**REQUIREMENT**
Among the entries below, one line contains "ормацию для всех и для каждого." and another contains "通常時に比べて取りやす". Transcribe those two lines and every line between them, exactly.

(Saved entries)
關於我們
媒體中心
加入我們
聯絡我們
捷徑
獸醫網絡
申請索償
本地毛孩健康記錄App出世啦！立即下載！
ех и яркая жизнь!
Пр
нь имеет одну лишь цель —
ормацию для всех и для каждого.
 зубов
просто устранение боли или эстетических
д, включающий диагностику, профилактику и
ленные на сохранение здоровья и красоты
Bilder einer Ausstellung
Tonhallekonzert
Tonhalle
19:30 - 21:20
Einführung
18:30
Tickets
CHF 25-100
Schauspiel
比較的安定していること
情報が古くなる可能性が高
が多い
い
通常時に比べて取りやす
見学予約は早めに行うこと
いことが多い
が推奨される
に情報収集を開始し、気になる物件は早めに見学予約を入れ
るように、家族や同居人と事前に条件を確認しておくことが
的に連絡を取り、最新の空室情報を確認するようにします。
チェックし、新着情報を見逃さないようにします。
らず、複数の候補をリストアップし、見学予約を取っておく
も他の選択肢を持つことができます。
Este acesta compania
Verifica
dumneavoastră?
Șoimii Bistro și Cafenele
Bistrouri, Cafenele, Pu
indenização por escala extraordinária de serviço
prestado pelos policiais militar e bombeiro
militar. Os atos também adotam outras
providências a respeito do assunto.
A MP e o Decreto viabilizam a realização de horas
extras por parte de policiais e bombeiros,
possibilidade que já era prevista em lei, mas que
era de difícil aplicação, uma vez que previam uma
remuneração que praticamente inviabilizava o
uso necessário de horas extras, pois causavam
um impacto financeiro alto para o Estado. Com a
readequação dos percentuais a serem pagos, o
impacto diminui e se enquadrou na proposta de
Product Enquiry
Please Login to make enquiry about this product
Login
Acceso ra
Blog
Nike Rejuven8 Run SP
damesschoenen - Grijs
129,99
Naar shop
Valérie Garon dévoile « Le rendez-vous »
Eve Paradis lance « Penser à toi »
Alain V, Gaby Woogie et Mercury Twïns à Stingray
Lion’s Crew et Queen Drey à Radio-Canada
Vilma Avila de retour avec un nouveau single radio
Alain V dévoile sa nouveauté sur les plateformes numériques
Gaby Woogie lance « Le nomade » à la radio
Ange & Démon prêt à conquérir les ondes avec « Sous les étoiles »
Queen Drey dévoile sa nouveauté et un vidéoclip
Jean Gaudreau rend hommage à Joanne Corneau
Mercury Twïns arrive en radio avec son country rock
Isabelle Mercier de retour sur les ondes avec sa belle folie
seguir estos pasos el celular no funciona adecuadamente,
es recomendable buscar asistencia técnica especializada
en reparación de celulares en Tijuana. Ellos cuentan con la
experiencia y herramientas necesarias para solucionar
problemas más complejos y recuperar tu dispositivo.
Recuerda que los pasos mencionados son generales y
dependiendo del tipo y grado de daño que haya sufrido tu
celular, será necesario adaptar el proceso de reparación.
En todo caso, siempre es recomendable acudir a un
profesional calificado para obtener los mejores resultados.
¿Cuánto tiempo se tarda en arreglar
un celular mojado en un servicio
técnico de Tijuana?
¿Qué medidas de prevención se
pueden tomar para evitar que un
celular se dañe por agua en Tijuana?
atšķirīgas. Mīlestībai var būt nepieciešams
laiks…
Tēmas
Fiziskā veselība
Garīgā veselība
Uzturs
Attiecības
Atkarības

**ANSWER FOR THE TASK**
ормацию для всех и для каждого.
 зубов
просто устранение боли или эстетических
д, включающий диагностику, профилактику и
ленные на сохранение здоровья и красоты
Bilder einer Ausstellung
Tonhallekonzert
Tonhalle
19:30 - 21:20
Einführung
18:30
Tickets
CHF 25-100
Schauspiel
比較的安定していること
情報が古くなる可能性が高
が多い
い
通常時に比べて取りやす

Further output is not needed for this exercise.